(Transcribed page contents)
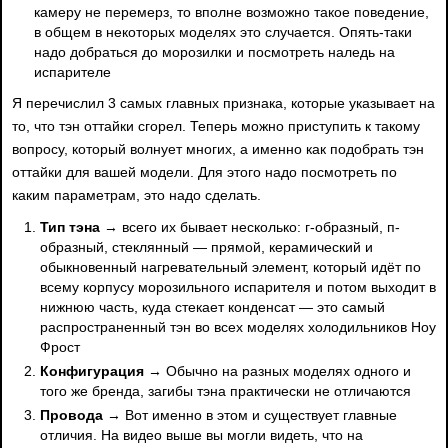
камеру не перемерз, то вполне возможно такое поведение,
в общем в некоторых моделях это случается. Опять-таки
надо добраться до морозилки и посмотреть наледь на
испарителе
Я перечислил 3 самых главных признака, которые указывает на
то, что тэн оттайки сгорел. Теперь можно приступить к такому
вопросу, который волнует многих, а именно как подобрать тэн
оттайки для вашей модели. Для этого надо посмотреть по
каким параметрам, это надо сделать.
Тип тэна
→ всего их бывает несколько: г-образный, п-
образный, стеклянный — прямой, керамический и
обыкновенный нагревательный элемент, который идёт по
всему корпусу морозильного испарителя и потом выходит в
нижнюю часть, куда стекает конденсат — это самый
распространенный тэн во всех моделях холодильников Ноу
Фрост
Конфигурация
→ Обычно на разных моделях одного и
того же бренда, загибы тэна практически не отличаются
Провода
→ Вот именно в этом и существует главные
отличия. На видео выше вы могли видеть, что на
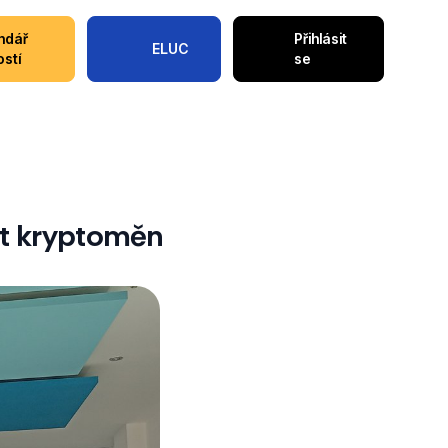
ndář
Přihlásit
ELUC
ostí
se
ět kryptoměn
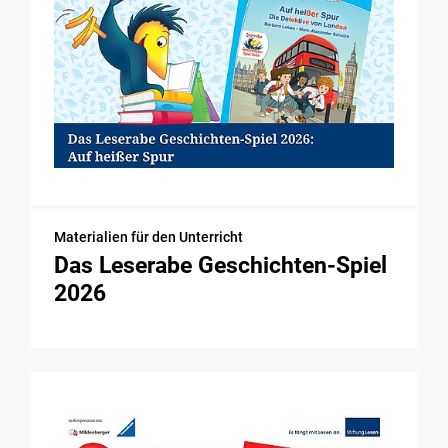
Materialien für den Unterricht
Das Leserabe Geschichten-Spiel
2026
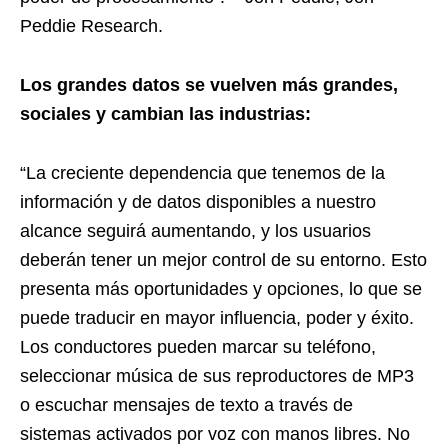
Peddie Research.
Los grandes datos se vuelven más grandes,
sociales y cambian las industrias:
“La creciente dependencia que tenemos de la
información y de datos disponibles a nuestro
alcance seguirá aumentando, y los usuarios
deberán tener un mejor control de su entorno. Esto
presenta más oportunidades y opciones, lo que se
puede traducir en mayor influencia, poder y éxito.
Los conductores pueden marcar su teléfono,
seleccionar música de sus reproductores de MP3
o escuchar mensajes de texto a través de
sistemas activados por voz con manos libres. No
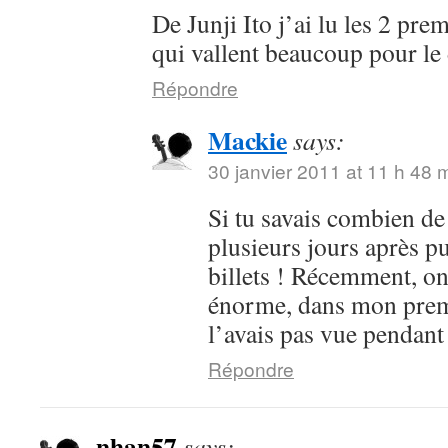
De Junji Ito j’ai lu les 2 pre
qui vallent beaucoup pour le 
Répondre
Mackie
says:
30 janvier 2011 at 11 h 48 
Si tu savais combien de 
plusieurs jours après p
billets ! Récemment, on
énorme, dans mon premi
l’avais pas vue pendant
Répondre
nhan57
says:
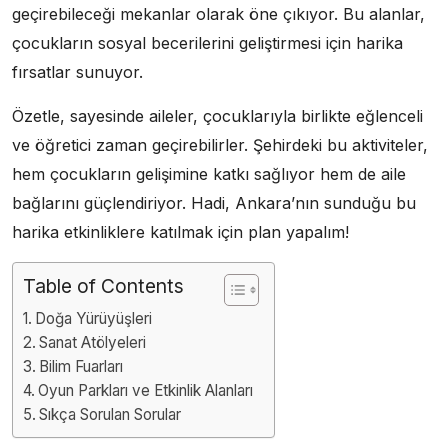
geçirebileceği mekanlar olarak öne çıkıyor. Bu alanlar,
çocukların sosyal becerilerini geliştirmesi için harika
fırsatlar sunuyor.
Özetle, sayesinde aileler, çocuklarıyla birlikte eğlenceli
ve öğretici zaman geçirebilirler. Şehirdeki bu aktiviteler,
hem çocukların gelişimine katkı sağlıyor hem de aile
bağlarını güçlendiriyor. Hadi, Ankara’nın sunduğu bu
harika etkinliklere katılmak için plan yapalım!
Table of Contents
Doğa Yürüyüşleri
Sanat Atölyeleri
Bilim Fuarları
Oyun Parkları ve Etkinlik Alanları
Sıkça Sorulan Sorular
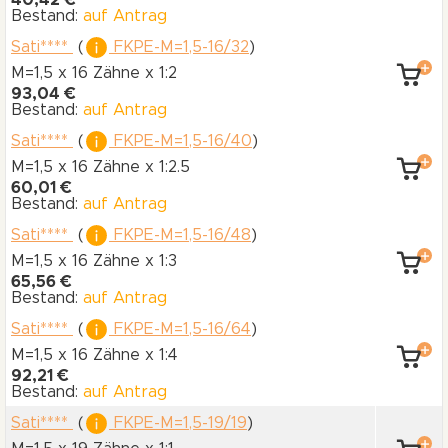
40,42 €
Bestand:
auf Antrag
Sati****
(
FKPE-M=1,5-16/32
)
M=1,5 x 16 Zähne
x 1:2
93,04 €
Bestand:
auf Antrag
Sati****
(
FKPE-M=1,5-16/40
)
M=1,5 x 16 Zähne
x 1:2.5
60,01 €
Bestand:
auf Antrag
Sati****
(
FKPE-M=1,5-16/48
)
M=1,5 x 16 Zähne
x 1:3
65,56 €
Bestand:
auf Antrag
Sati****
(
FKPE-M=1,5-16/64
)
M=1,5 x 16 Zähne
x 1:4
92,21 €
Bestand:
auf Antrag
Sati****
(
FKPE-M=1,5-19/19
)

**Required action**
Wherever a line above contains "FKPE", copy that line.

**Task solution**
FKPE-M=1,5-16/32
FKPE-M=1,5-16/40
FKPE-M=1,5-16/48
FKPE-M=1,5-16/64
FKPE-M=1,5-19/19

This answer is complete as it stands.